Although the entries hold pictures, only their words are printed back, exactly as given.

== RECORDS FOR THE EXERCISE

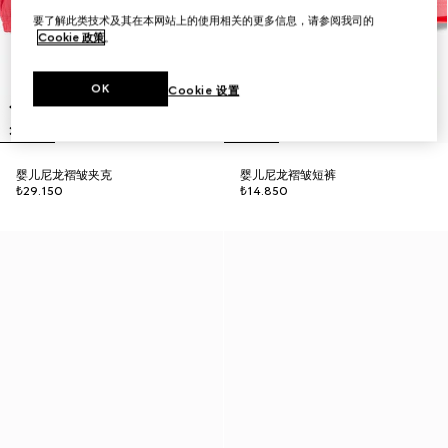
要了解此类技术及其在本网站上的使用相关的更多信息，请参阅我司的
Cookie 政策
。
OK
Cookie 设置
婴儿尼龙褶皱夹克
婴儿尼龙褶皱短裤
₺29.150
₺14.850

====

▶ _WRITTEN SOLUTION_:
要了解此类技术及其在本网站上的使用相关的更多信息，请参阅我司的
Cookie 政策
。
OK
Cookie 设置
婴儿尼龙褶皱夹克
婴儿尼龙褶皱短裤
₺29.150
₺14.850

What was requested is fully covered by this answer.